What this task involves:
Wherever a line below holds the word "Pokémon", copy that line.

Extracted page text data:
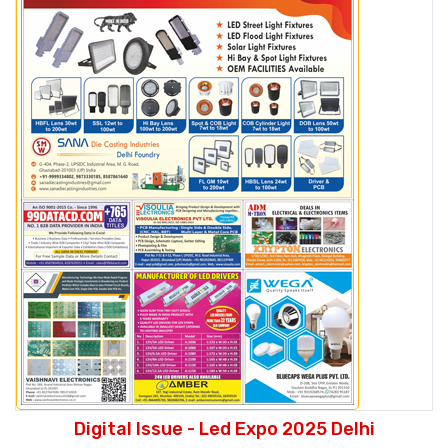
Digital Issue - Led Expo 2025 Delhi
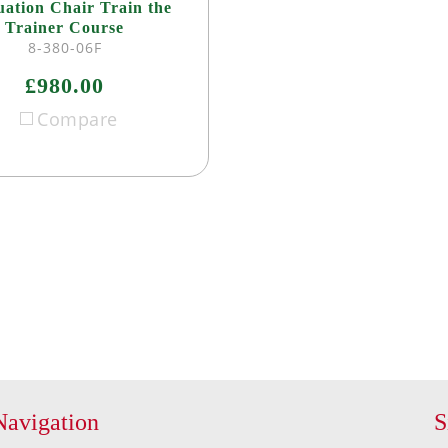
ation Chair Train the
Trainer Course
8-380-06F
£980.00
Compare
Navigation
S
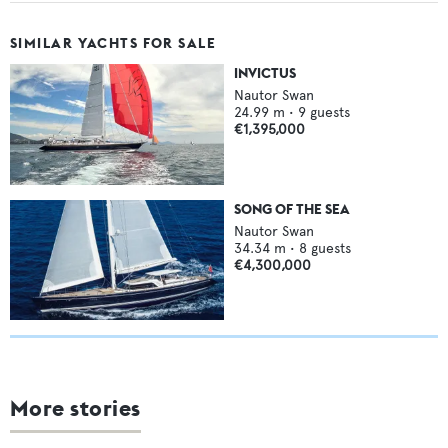
SIMILAR YACHTS FOR SALE
INVICTUS
Nautor Swan
24.99
m •
9
guests
€1,395,000
SONG OF THE SEA
Nautor Swan
34.34
m •
8
guests
€4,300,000
More stories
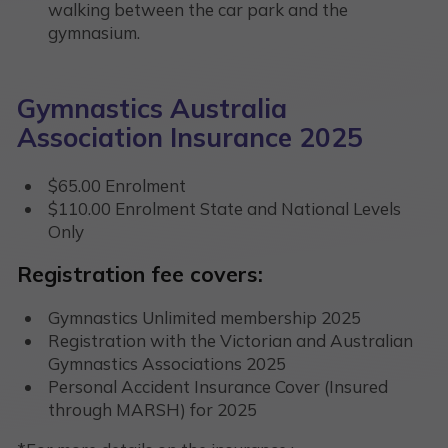
walking between the car park and the
gymnasium.
Gymnastics Australia
Association Insurance 2025
$65.00 Enrolment
$110.00 Enrolment State and National Levels
Only
Registration fee covers:
Gymnastics Unlimited membership 2025
Registration with the Victorian and Australian
Gymnastics Associations 2025
Personal Accident Insurance Cover (Insured
through MARSH) for 2025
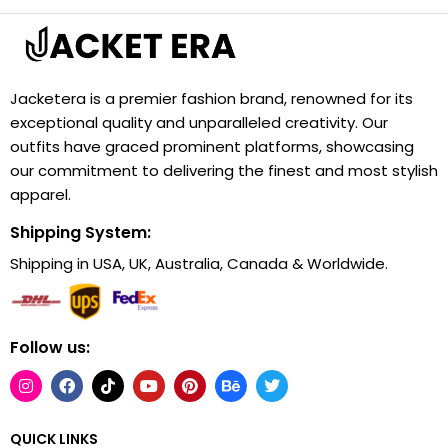
Jacketera is a premier fashion brand, renowned for its
exceptional quality and unparalleled creativity. Our
outfits have graced prominent platforms, showcasing
our commitment to delivering the finest and most stylish
apparel.
Shipping System:
Shipping in USA, UK, Australia, Canada & Worldwide.
Follow us:
QUICK LINKS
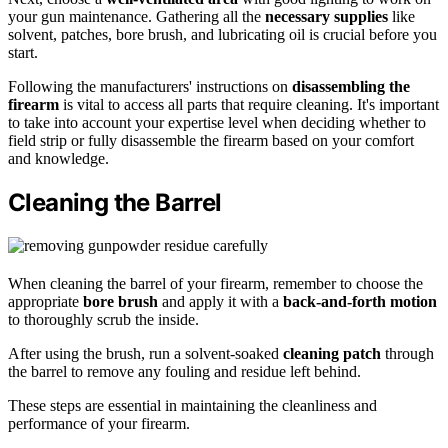
your gun maintenance. Gathering all the
necessary supplies
like
solvent, patches, bore brush, and lubricating oil is crucial before you
start.
Following the manufacturers' instructions on
disassembling the
firearm
is vital to access all parts that require cleaning. It's important
to take into account your expertise level when deciding whether to
field strip or fully disassemble the firearm based on your comfort
and knowledge.
Cleaning the Barrel
When cleaning the barrel of your firearm, remember to choose the
appropriate
bore brush
and apply it with a
back-and-forth motion
to thoroughly scrub the inside.
After using the brush, run a solvent-soaked
cleaning patch
through
the barrel to remove any fouling and residue left behind.
These steps are essential in maintaining the cleanliness and
performance of your firearm.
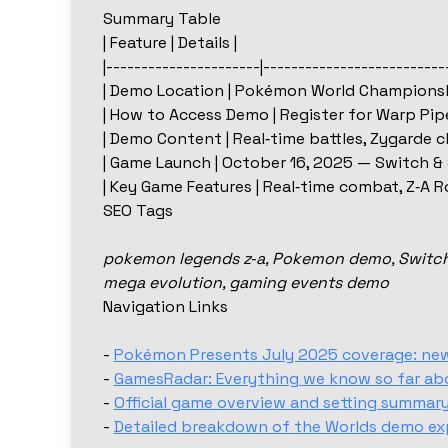
Summary Table
| Feature | Details |
|----------------------|--------------------------
| Demo Location | Pokémon World Championsh
| How to Access Demo | Register for Warp Pipe
| Demo Content | Real‑time battles, Zygarde c
| Game Launch | October 16, 2025 — Switch & 
| Key Game Features | Real‑time combat, Z‑A R
SEO Tags
pokemon legends z‑a, Pokemon demo, Switch 2
mega evolution, gaming events demo
Navigation Links
-
Pokémon Presents July 2025 coverage: new f
-
GamesRadar: Everything we know so far ab
-
Official game overview and setting summary
-
Detailed breakdown of the Worlds demo ex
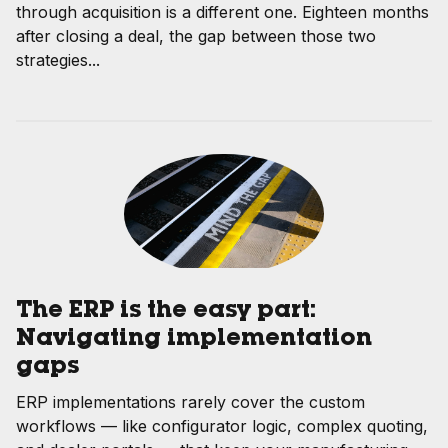
through acquisition is a different one. Eighteen months
after closing a deal, the gap between those two
strategies...
The ERP is the easy part:
Navigating implementation
gaps
ERP implementations rarely cover the custom
workflows — like configurator logic, complex quoting,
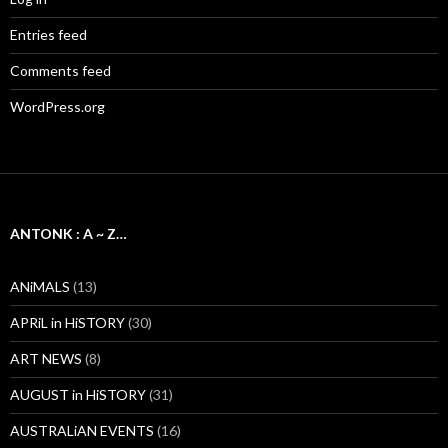
Entries feed
Comments feed
WordPress.org
ANTONK : A ~ Z…
ANiMALS
(13)
APRiL in HiSTORY
(30)
ART NEWS
(8)
AUGUST in HiSTORY
(31)
AUSTRALiAN EVENTS
(16)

Task solution:
| Demo Location | Pokémon World Championsh
Pokémon Presents July 2025 coverage: new f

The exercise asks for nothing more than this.